Это была искренняя чувственность, которой ее научили никогда не стыдиться, но Генрих принял это за предупреждение.
– У тебя никогда не будет возможности отдохнуть больше, чем пожелаешь, – ответил он мягко. – Я стараюсь подбирать пищу по аппетиту.
Она снова засмеялась, вдруг стала серьезной и коснулась его руки.
– У нас ночью был разговор, помнишь?
– Генрих никогда ничего не забывает, – повторил он и перечислил имена.
Это также было предупреждением, но то ли Элизабет было все равно, то ли она ничего не поняла. Она в восхищении хлопнула в ладоши.
– О нет, не надо. Погоди, Генрих, – сказала она, протягивая к нему руку, когда он повернулся к выходу. – Ты будешь приходить ко мне каждую ночь?
– Каждую ночь? – его брови поползли вверх.
Элизабет слегка покраснела и весело покачала головой.
– О, я знаю, что это не всегда возможно. Мы можем быть слишком уставшими, или я не смогу принять тебя таким образом. Я не это имела в виду. Просто у нас никогда не будет более удобного случая, чтобы поговорить наедине. Если мы станем отсылать своих придворных, им станет любопытно, о чем мы беседуем.
Он так быстро наклонился, чтобы поцеловать ее, что Элизабет не успела уловить его взгляд. Когда их губы расстались, выражение лица Тюдора было просто мягким.
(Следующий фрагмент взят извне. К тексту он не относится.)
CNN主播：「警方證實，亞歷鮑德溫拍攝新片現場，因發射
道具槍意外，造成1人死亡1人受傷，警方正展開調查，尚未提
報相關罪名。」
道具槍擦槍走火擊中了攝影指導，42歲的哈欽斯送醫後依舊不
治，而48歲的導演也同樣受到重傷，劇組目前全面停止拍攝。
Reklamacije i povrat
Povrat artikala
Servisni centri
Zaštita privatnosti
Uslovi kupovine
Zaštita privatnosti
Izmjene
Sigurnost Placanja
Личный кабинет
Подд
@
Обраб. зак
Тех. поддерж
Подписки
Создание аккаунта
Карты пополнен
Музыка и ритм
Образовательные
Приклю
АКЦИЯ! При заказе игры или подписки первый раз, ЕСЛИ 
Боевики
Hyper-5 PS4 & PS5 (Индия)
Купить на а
– Я буду приходить каждую ночь в силу своих возможностей. Может случиться, что мы вынуждены будем расстаться, – он снова наклонился и нежно прикоснулся губами к ее лицу. – В таких случаях я буду писать тебе письма каждую ночь или просто записку, если у меня не будет времени на письмо.
«Чем больше она будет верить, что я нахожусь в ее власти, – думал Генрих, – тем сильнее она будет стараться удержать эту власть и уберечь короля».
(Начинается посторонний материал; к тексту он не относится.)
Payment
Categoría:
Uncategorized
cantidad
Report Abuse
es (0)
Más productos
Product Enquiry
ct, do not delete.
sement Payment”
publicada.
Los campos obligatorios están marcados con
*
Когда дверь за ее супругом закрылась, Элизабет снова легла. Она устала, но была очень довольна. Генрих был, несомненно, добр, когда с ним обращаются хорошо. Элизабет подумала, что вчерашнее послание было грубой ошибкой. Но, к счастью, его сердце легко успокоилось, намного легче, чем она заслуживала за свою неосторожность. Это было естественно, что потомок уэльского искателя приключений чувствует себя более уязвимым в вопросах, касающихся его достоинства, чем чистокровный член королевской семьи.
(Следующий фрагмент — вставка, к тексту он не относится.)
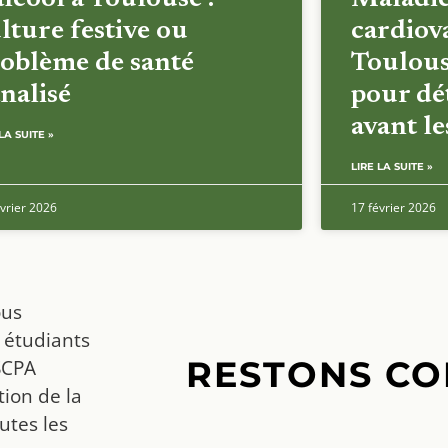
lture festive ou
cardiova
oblème de santé
Toulous
nalisé
pour dét
avant l
LA SUITE »
LIRE LA SUITE »
vrier 2026
17 février 2026
ous
 étudiants
RESTONS CO
SCPA
ion de la
utes les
Она должна быть осторожной, чтобы никогда не оскорбить его чувства пренебрежительным отношением к его родословной. Она могла заставить свою гордость покориться, потому что была дочерью короля и принадлежала к линии более законной, чем теперешний ланкастерский узурпатор.
Было бы также необходимо постараться не спрашивать слишком много или слишком часто. Но Элизабет не боялась, что это отпугнет Генриха от ее постели именно сейчас – его удовольствие было слишком явным и новым. Однако этой силой нужно осторожно управлять, чтобы жертва не рассмотрела ловушку. Ее мать совершила эту ошибку. При мысли о матери радость Элизабет угасла. Она начала засыпать.
Полностью пробудившись ото сна, Элизабет подумала, что должна была лучше выспаться. Что бы она стала делать, обнаружив реакцию матери на ее желание назначить этих людей в его владение, желание, которое было выше простого милосердия? Сказать Генриху? Ее инстинкт противился позволить чужаку, а Генрих все еще был для нее чужим, хотя стал мужем и любовником, копаться в грязном белье ее семьи. Нет, она сама будет управлять своей матерью.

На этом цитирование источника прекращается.